Even if denied, Iowa could still go first
But Iowa may still choose to go first regardless of what the DNC decides. Nagle said Iowa Democrats should openly say the state will continue to hold the first-in-the-nation caucuses.
Nagle served as state Democratic Party chairman in 1982, when federal party leaders denied Iowa’s request to go first in the next election. Iowa and New Hampshire moved their 1984 nominating contests earlier by a week after Vermont decided to hold a nonbinding straw poll on the same day as New Hampshire’s primary. A federal judge ruled in 1984 the two states were allowed to change their contest schedule and have results accepted.

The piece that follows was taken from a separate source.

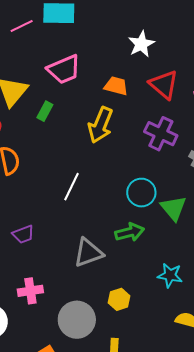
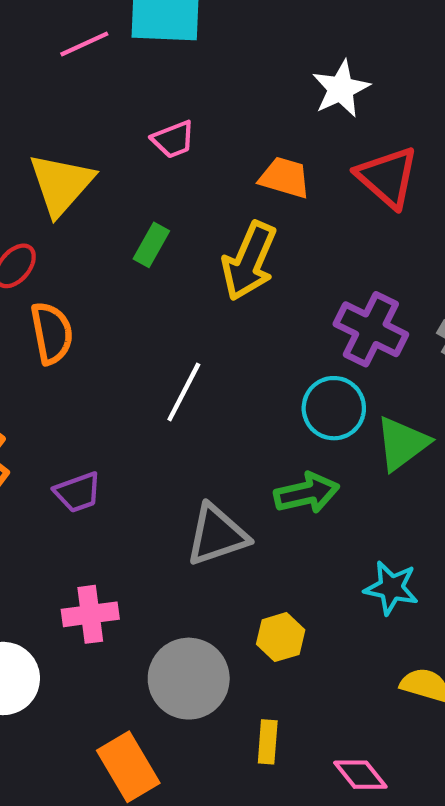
pink trapezoid: (64, 69) -> (173, 139), size x0.6
green rectangle: (45, 111) -> (151, 245), moved
purple cross: (161, 134) -> (371, 329), moved
green triangle: (173, 208) -> (402, 443), turned 32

That lawsuit shows that the Iowa Democratic Party has final say on when the caucuses are held, Nagle said. The case also established that the state party still must follow the procedures of the DNC and seek an exemption for early voting before independently deciding to hold their contest early, he said.
“When we confront this situation again, … almost two decades later, it doesn’t matter what the DNC says on the rules committee,” Nagle said. “We can go ahead and go first alongside the Republicans.”

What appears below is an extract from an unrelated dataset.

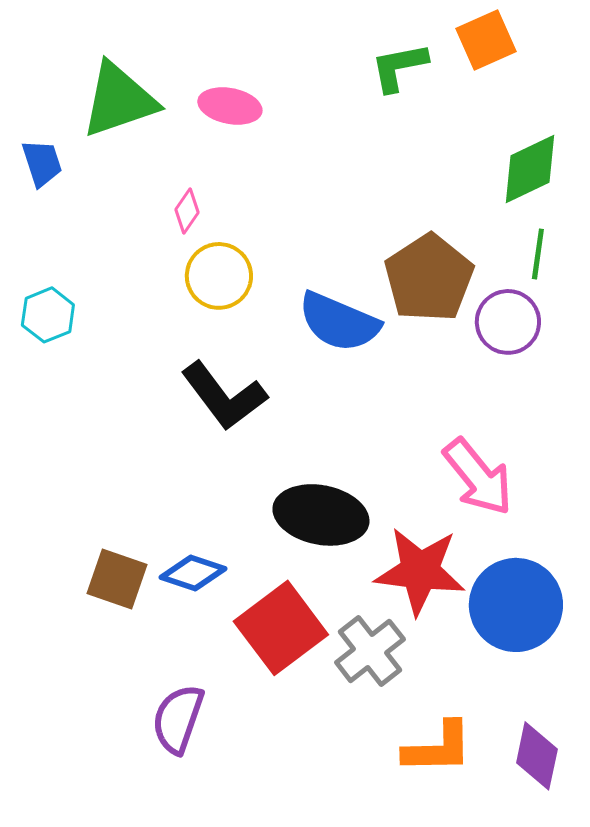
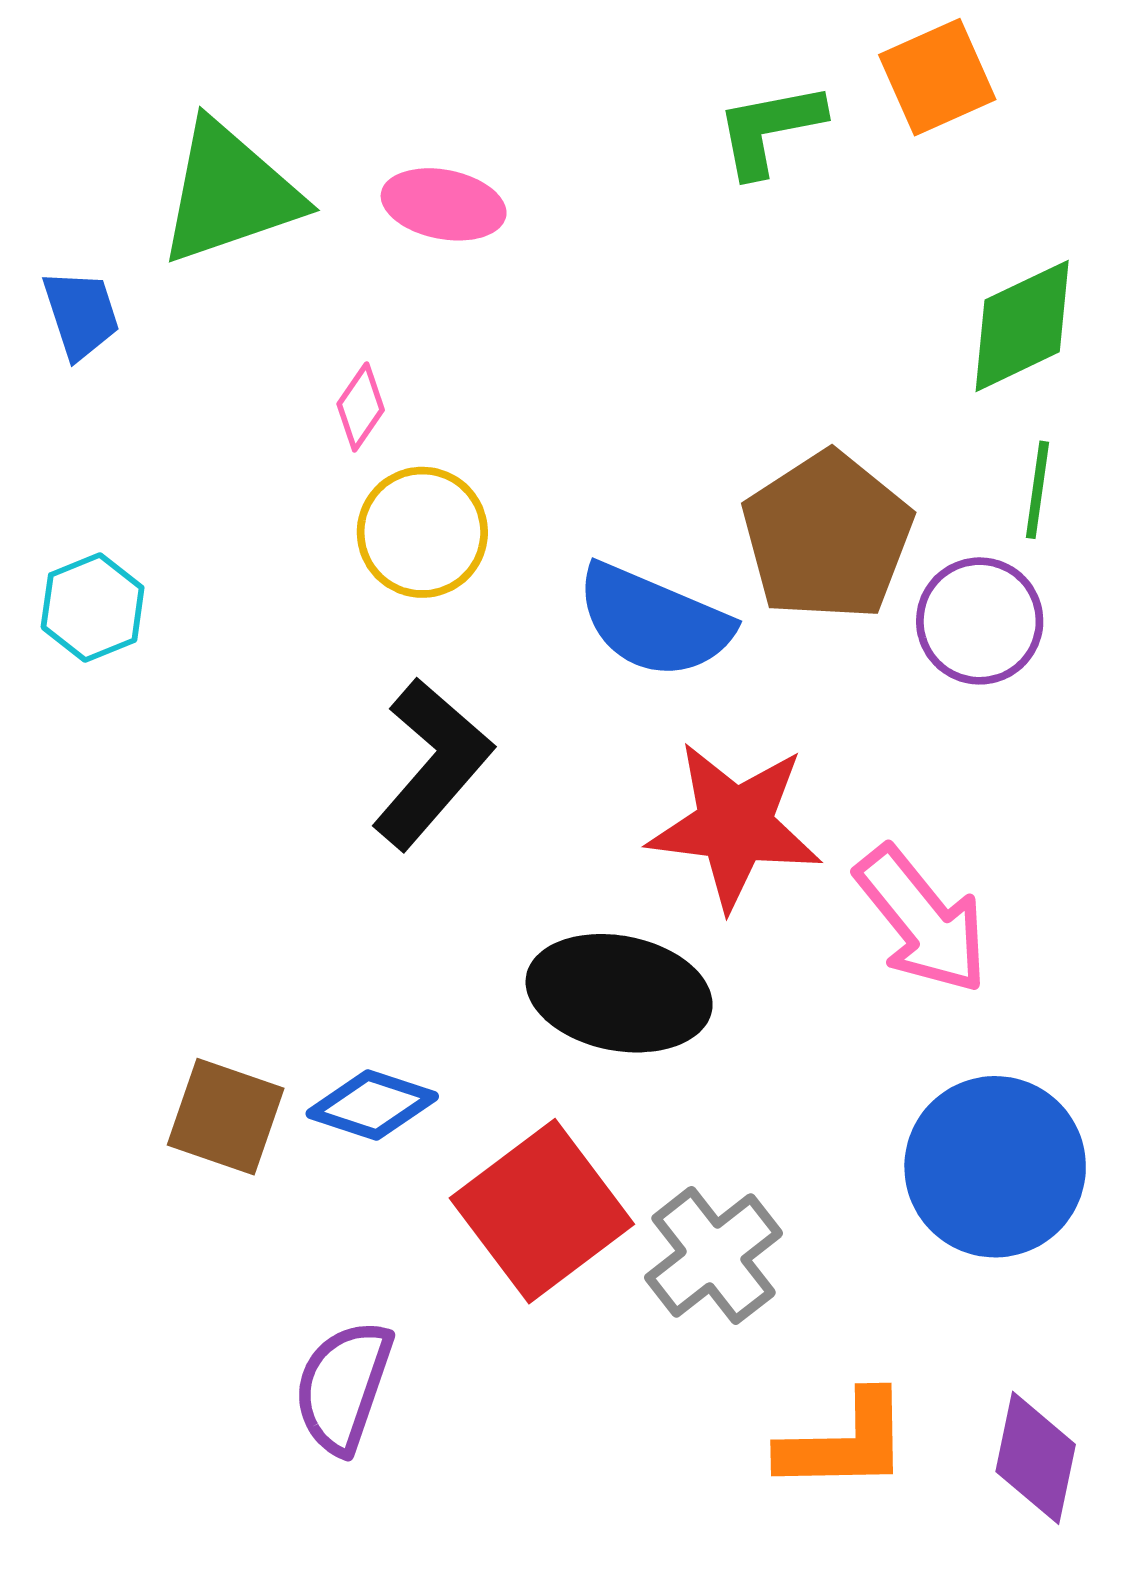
black L-shape: (224, 396) -> (432, 764), turned -102
red star: (420, 571) -> (735, 825), moved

But state party leaders have not indicated they intend to hold Iowa’s caucuses first in 2024 if the DNC committee does not approve a waiver. When asked in a press conference about what would happen if Iowa is not given a waiver, Iowa Democratic Party Chairman Ross Wilburn reiterated that Iowa remains committed to working with the Rules and Bylaws Committee.

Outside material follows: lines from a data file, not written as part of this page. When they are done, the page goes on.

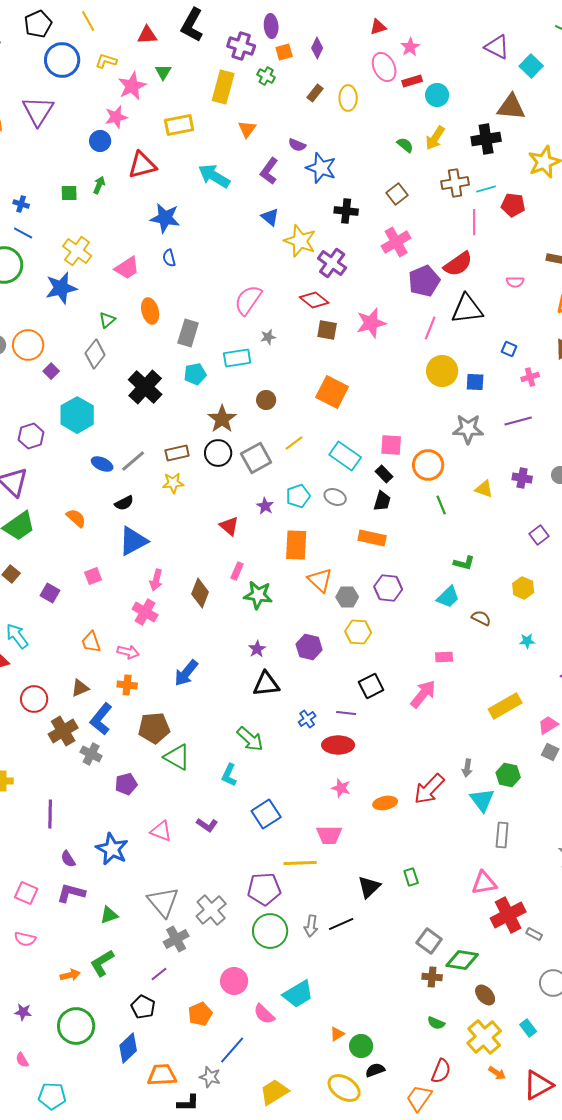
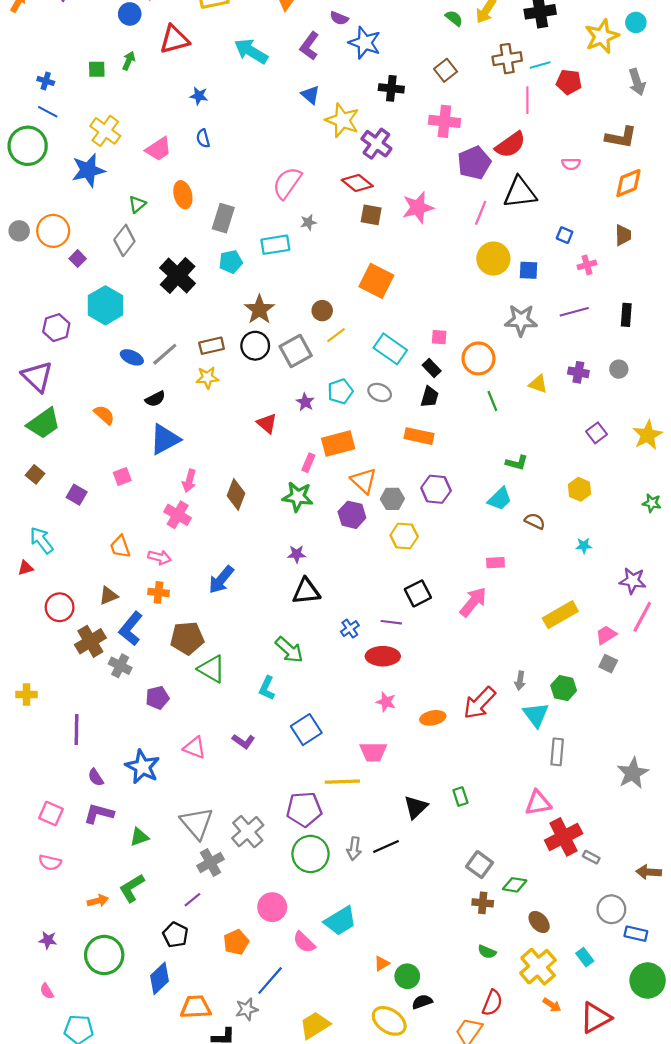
blue star: (165, 218) -> (199, 96), size x0.6
pink cross: (396, 242) -> (444, 121), turned 36
brown circle: (266, 400) -> (322, 311), moved
pink square: (391, 445) -> (439, 337), size x0.7
orange rectangle: (296, 545) -> (338, 444), turned 72
pink rectangle: (237, 571) -> (308, 463), moved
purple hexagon: (309, 647) -> (352, 515), moved
purple star: (257, 649) -> (297, 554), turned 30
green diamond: (462, 960) -> (515, 885), size x0.7
gray star: (210, 1077) -> (247, 1009), turned -30

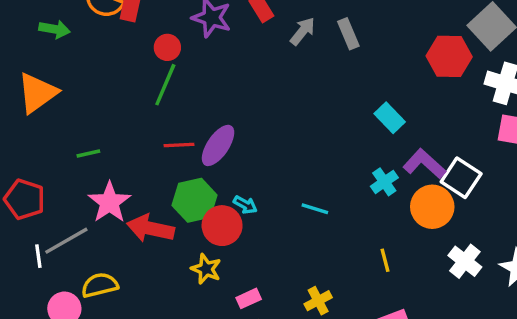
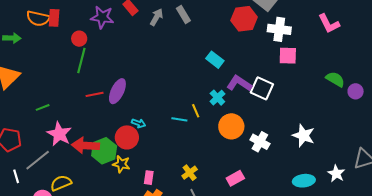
green hexagon: (195, 200) -> (104, 151), moved
orange circle: (432, 207) -> (231, 126), moved
white line: (38, 256) -> (16, 176), moved
yellow line: (385, 260) -> (196, 111), moved
white cross: (465, 261) -> (260, 142), moved
pink rectangle: (249, 298) -> (149, 178), turned -48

“No decision has been made,” Wilburn said. “No calendar has been presented to the committee. We are still in this fight.”
Delay could hurt Democratic presidential hopefuls
Scott Brennan, former state party chair and current rules committee member, said it’s hard to know how a DNC decision to strip Iowa from it’s first-in-the-nation position would impact Democrats’ chances in Iowa in the future. But, he said, it may be difficult for the DNC to make a quick decision after the midterms.
It’s unlikely that the DNC will be able to push through a complete approval for the presidential nominating process schedule before the end of the year, he said. After the election, Nov. 8, the rules committee must convene to approve a calendar. That line-up must also receive approval and ratification from the entire DNC. This would require calling additional meetings, Brennan said, which may be difficult to fit in during end-of-year holidays.
Typically, he said, presidential candidates start leaning into the campaign season during the midterms. The DNC may not be concerned about how their delay affects potential candidates because President Joe Biden has said he plans to run for re-election, Brennan said. But not having an early state line-up decided could mean a late start for any Democratic presidential candidates seeking to challenge Biden.
“That’s a pretty short time frame for running a presidential campaign,” Brennan said.
Less than a quarter of Iowans, 23%, said they think Biden should run again for president in 2024, according to the Des Moines Register/Mediacom Iowa Poll in July. Of Democrats alone, the poll found only 37% say he should run again.
Winning approval of Iowa voters should be an important step in the presidential campaign season, Michelle Bailey, 56, said. She came with family members to the Iowa Democratic Wing Ding in Clear Lake Thursday, and said Democrats should pay attention to what’s happening in Iowa.
Regardless of the final voting calendar, Democrats need to win over moderate, rural and working-class voters, she said, and Iowa caucus results reflect those voters’ preferences.
“We need to be pragmatic to win these elections,” she said.
Brennan said he does not think the future of the caucuses will impact Democrats’ chances in Iowa this year.
Retired Navy Adm. Michael Franken, who is running against Grassley, said his campaign is doing fine without national surrogates. He told reporters at the Iowa State Fair it would be “favorable” if Democrats gave Iowa more attention this election cycle, but that Iowans are proving their races are competitive without outside support.
“Iowa has done really fine in getting us the closest that anyone has ever come to (Grassley),” he said.